By Summer Hoagland-Abernathy, Copy Editor

The year is 2014. You, a teenage girl, and your gal pals are crowded around your favorite table at Starbucks, each clutching a variation of a pumpkin spicelatte. You say Winston is your favorite male “New Girl” character. Anaya says she really likes Schmidt for some reason you cannot fathom. But Julia pipes up next, “Have you guys ever heard of a ‘girl crush’? It’s this thing I saw on Tumblr. I like Cece the best, but, like, as a ‘girl crush,’ not like an actual crush.”

No, at that age you had not heard of a “girl crush,” but you did know that you really liked Jess, a female, more than any of the men on the show.

The year is 2016 and you’re inches away from your best friend’s face in a game of Twizzler chicken, a “Lady and the Tramp” style competition, where you either kiss your opponent or break away and lose. You close in. You’re not giving up.
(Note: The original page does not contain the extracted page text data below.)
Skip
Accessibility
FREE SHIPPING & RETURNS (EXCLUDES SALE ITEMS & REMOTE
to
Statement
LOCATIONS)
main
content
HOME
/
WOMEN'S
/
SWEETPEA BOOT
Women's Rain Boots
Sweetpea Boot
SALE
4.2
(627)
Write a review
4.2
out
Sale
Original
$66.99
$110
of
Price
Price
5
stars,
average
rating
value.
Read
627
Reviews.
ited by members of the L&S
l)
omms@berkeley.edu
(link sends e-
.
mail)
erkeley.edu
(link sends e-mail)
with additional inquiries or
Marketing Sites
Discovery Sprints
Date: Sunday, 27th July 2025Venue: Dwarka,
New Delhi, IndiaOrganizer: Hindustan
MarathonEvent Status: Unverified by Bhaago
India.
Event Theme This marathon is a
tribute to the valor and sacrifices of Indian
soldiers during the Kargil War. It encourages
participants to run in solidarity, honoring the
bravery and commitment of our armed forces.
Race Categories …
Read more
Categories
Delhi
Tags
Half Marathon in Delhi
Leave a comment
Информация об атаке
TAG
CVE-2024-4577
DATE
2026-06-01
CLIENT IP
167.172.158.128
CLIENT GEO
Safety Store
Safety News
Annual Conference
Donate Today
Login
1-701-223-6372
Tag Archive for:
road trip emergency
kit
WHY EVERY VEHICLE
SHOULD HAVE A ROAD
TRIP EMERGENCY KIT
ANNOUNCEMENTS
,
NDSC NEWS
But neither is your best friend. Your lips brush, everyone “oohs,” you bite off the Twizzler and back away laughing, but here’s the thing—you didn’t hate what just happened.
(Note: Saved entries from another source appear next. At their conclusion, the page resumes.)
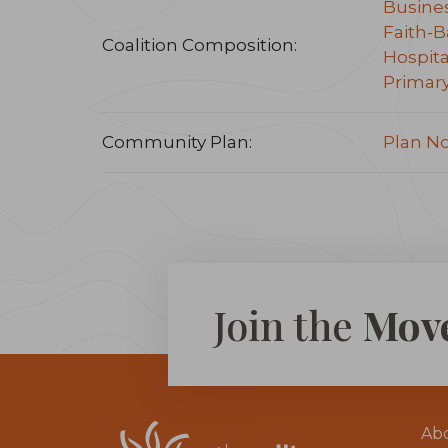
Busine
Faith-B
Coalition Composition:
Hospita
Primar
Community Plan:
Plan N
Join the
Mov
Ab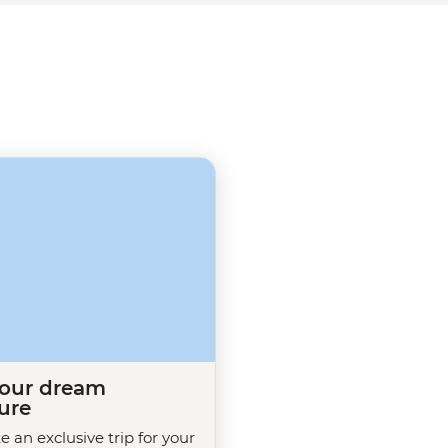
e here, add more to your
e walk, Smoking Ceremony and
your dream
ure
te an exclusive trip for your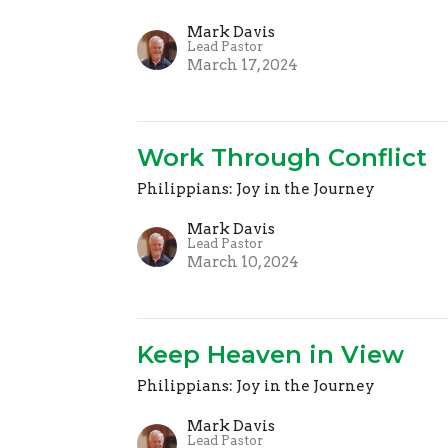
Mark Davis
Lead Pastor
March 17, 2024
Work Through Conflict
Philippians: Joy in the Journey
Mark Davis
Lead Pastor
March 10, 2024
Keep Heaven in View
Philippians: Joy in the Journey
Mark Davis
Lead Pastor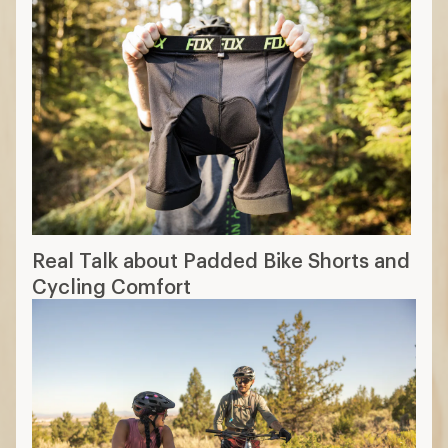
Real Talk about Padded Bike Shorts and
Cycling Comfort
When people tell me stories like this, I always have the same, simple, three-word answer: “Maybe you’re biromantic.”

“But I’m not gay,” is often the response. And despite what many may think, not all attraction is defined by sexual orientation.

Biromanticism is the romantic attraction to two or more genders and does not concern sexualityhence the term ‘romantic’ rather than ‘sexual.’
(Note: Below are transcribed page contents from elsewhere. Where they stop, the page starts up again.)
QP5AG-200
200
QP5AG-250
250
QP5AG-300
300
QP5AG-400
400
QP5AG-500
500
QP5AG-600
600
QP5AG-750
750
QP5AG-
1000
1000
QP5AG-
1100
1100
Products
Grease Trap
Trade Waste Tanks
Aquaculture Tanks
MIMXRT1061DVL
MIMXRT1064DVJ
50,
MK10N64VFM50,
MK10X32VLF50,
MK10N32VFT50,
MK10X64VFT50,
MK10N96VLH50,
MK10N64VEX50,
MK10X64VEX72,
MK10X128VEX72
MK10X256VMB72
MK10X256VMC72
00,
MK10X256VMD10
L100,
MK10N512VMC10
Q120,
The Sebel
Medium, an online publishing platform, explains, “How romantic attraction is defined remains relatively amorphous, yet clearly strays from sexual attraction, and is frequently entwined with a desire to be in a romantic relationship with another person(s). Romantic attraction does not have to be in congruence with sexual attraction.”

The Conversation, a self-proclaimed global network of newsrooms, stated in a 2014 article, “A ‘girl crush’ presents a form of ‘lesbian-lite’ that is stripped of its sexual or emotional meaning. It’s as if all heterosexual women can participate in a ‘girl crush’ without the stigma of genuine lesbian desire.” The article goes on to infer that the “girl crush” label actually can be a “form of veiled homophobia,” similar to the “no-homo” label used by some men wanting to distance themselves from being seen as gay.

Some may view this as only seeing attraction through a sexual lens.

To me, this sounds more like: “You can only have a crush on this person if you want to have sex with them.

Bringing asexuality and demisexuality into this conversation adds another reason why this is an illogical argument.

As a demisexual person, I exist in a gray area of the sexuality spectrum between asexual and sexual that says that I am generally not attracted to someone without first forming some sort of bond. For me, this is a romantic bond, so I am certain that romantic attraction outside of sexual attraction is possible.

But still, the question might surface, “I’ve never heard of this biromanticism. How common can it really be?”

Though there are few statistics, the Human Rights Campaign Foundation states approximately half of the people who are gay or lesbian also identify as bisexual—and with the close link between biromanticism and bisexuality, a safe assumption would be that biromantic statistics do not stray far from this number.

So maybe you’re biromantic. Maybe you don’t break away during a game of chicken on purpose. This does not have to change your dating life unless you want it to. Your biromanticism is yours, and no one else can define it for you.

Hey, if you’re biromantic, that just means you have all the more love to give.